Je voudrais qu'elle soit bien élevée qu'elle ait tout, quoi.. et on y arrive pas. Pour moi, c'est le but ... Même si plus tard elle était ... (il rit) je sais pas, mettons gouine quoi.. j'ai rien contre les homosexuels, remarquez, mais bon... quand même je serais tanqué mais je laisserais. C'est ma fille!
- Mais ce n'est rien, on croirait que c'est une tare.. le seul truc, c'est que vous risqueriez de ne pas être grand père, c'est tout mais enfin on n'est pas une espèce en voie de disparition.
- Oui d'ailleurs je disais que j'ai rien contre les homosexuels, j'ai beaucoup de potes homos, mais à condition qu'ils ne cherchent pas à .. enfin ces histoires de GPA et tout..
- Là on est d'accord.
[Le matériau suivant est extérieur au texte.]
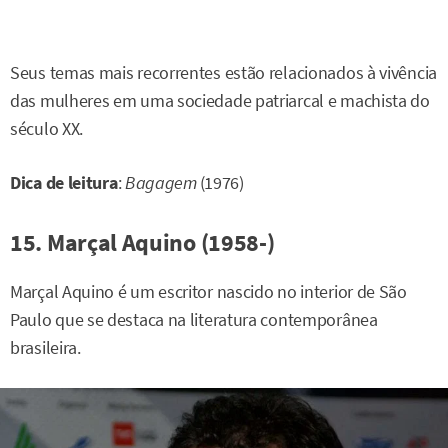
Seus temas mais recorrentes estão relacionados à vivência
das mulheres em uma sociedade patriarcal e machista do
século XX.
Dica de leitura
:
Bagagem
(1976)
15. Marçal Aquino (1958-)
Marçal Aquino é um escritor nascido no interior de São
Paulo que se destaca na literatura contemporânea
brasileira.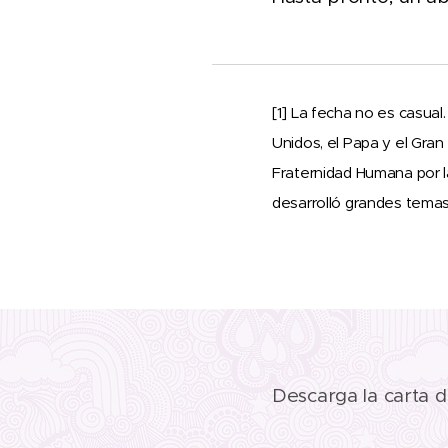
[1] La fecha no es casual
Unidos, el Papa y el Gra
Fraternidad Humana por l
desarrolló grandes tema
Descarga la carta de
Ce sont en fait des achats d'enfants sur commande.. comme si les femmes étaient des usines de production.
- Vous avez vu le sketch génial de Dieudonné à ce sujet ?! Il fait un noir (parce que même qu'il soit noir il se fout des noirs) qui vend des enfants "Vous voulez quel modèle?" etc.. Vous l'avez vu ?
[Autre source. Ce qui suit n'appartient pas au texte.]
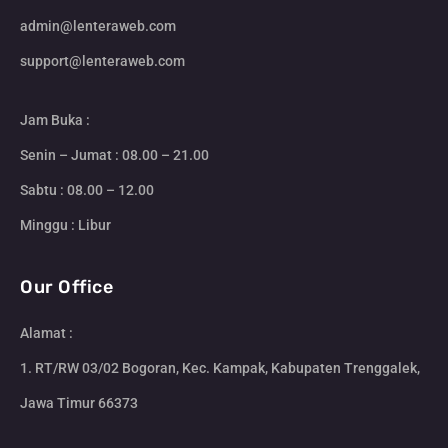
admin@lenteraweb.com
support@lenteraweb.com
Jam Buka :
Senin – Jumat : 08.00 – 21.00
Sabtu : 08.00 – 12.00
Minggu : Libur
Our Office
Alamat :
1. RT/RW 03/02 Bogoran, Kec. Kampak, Kabupaten Trenggalek,
Jawa Timur 66373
-Non. Je suis contre la GPA sans avoir vu Dieudonné. Je ne regarde pas ses sketchs parce qu'il est antisémite..
- Mais non voyons, il n'est pas antisémite du tout. C'est juste pour le dézinguer qu'on a fait courir ce bruit.. parce qu'il dérange, parce qu'il est anti système, lui, voilà.
- Si. Et du reste il a été condamné pour ça."

Son téléphone sonne et je m'en vais avant qu'il ne m'ait rétorqué la suite habituelle : "c'est juste un complot des juifs parce qu'ils ont de l'argent  c'est tout"... Voila donc un jeune, exploité, qui rame, qui ne peut aller chez le coiffeur ni s'acheter des chaussures, qui s'inquiète pour ses enfants.. qui vilipende à juste titre le système qui le broie... et qui admire ceux qui en sont les socles, les pires, ceux qui font mine de vouloir le détruire pour s'en nourrir... (en rejetant la faute sur d'autres, ici les juifs) ceux qui se nourrissent de son innocence. Je rentre, un peu découragée. Demain sera un autre jour.